Just to reiterate -- the maximum transfer rate of a 40x cd-rom is 6 MB/s. The maximum sustained transfer rate of a hard drive lies anywhere between 5 and 20MB/s for a modern drive. The PCI bus (upon which the ide controller lies), is capable of 133MB/s peak, assuming a 33mhz PCI bus speed. It's not physically possible to underclock your PCI bus enough to make it become even close to a bottleneck to the ide transfers in this scenario. Nor is it possible to make the memory or FSB speed become the bottleneck - they are 100% ignorable for our purposes here.

As I said before, a Pentium 100 (with a 66mhz FSB, versus the 400mhz of the P4) is fully capable of copying files from the cd at the exact same rate (fast enough to saturate the cd reader and the hard drive) as the P4. Physical media is so much slower than the supporting hardware that it renders it nearly irrelevant. The only thing that could cause his problems here are a software configuration error (such as a virus scanner in the background), or a hardware configuration error related to the ide bus (such as pio instead of DMA mode, or having the hd and cd-rom share a channel, having block/burst mode disabled, etc.)

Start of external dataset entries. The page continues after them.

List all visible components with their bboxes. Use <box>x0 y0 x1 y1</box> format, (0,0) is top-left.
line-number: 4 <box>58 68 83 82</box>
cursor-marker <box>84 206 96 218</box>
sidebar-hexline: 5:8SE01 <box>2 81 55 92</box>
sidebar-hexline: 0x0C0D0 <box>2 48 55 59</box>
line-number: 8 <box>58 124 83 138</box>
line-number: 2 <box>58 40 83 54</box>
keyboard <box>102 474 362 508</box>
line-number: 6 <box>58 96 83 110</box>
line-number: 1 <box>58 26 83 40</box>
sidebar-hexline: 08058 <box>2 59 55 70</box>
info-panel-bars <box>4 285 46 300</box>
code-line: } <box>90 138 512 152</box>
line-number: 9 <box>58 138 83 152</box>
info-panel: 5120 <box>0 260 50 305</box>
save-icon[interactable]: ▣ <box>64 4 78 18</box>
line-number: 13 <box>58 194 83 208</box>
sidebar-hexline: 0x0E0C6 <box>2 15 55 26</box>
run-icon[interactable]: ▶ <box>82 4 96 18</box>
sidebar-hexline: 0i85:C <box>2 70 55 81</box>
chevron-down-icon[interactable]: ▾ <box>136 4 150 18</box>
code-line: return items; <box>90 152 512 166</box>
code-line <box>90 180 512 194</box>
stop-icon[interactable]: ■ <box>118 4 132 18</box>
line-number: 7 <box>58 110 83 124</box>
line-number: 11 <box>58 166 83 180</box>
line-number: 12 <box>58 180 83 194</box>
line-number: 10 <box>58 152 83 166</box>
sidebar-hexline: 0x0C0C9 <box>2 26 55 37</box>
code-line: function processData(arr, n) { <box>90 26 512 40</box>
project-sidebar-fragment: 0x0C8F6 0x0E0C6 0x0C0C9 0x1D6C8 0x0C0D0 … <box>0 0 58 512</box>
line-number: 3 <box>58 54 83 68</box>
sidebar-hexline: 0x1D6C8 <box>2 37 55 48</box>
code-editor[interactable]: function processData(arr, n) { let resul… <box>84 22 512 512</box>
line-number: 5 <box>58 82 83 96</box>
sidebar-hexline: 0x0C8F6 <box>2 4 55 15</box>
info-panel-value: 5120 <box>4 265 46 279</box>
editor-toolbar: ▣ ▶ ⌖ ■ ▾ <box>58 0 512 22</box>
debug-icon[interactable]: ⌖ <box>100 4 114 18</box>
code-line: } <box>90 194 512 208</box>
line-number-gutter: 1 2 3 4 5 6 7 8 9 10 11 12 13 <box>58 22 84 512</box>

I you have one car driving down Interstate 5, and decide to close 3 of the five lanes, you've "technically" created a bottleneck, very similarly to your FSB/memory speed argument. The car isn't going to go any slower however, becuase it was using so little of the available resources already that taking half of them away makes no difference. Same concept applies here. If you had a dual-channel caching scsi raid controller on the PCI bus, with 8 drives hooked up to it, we might be looking at a difference, but not in this case.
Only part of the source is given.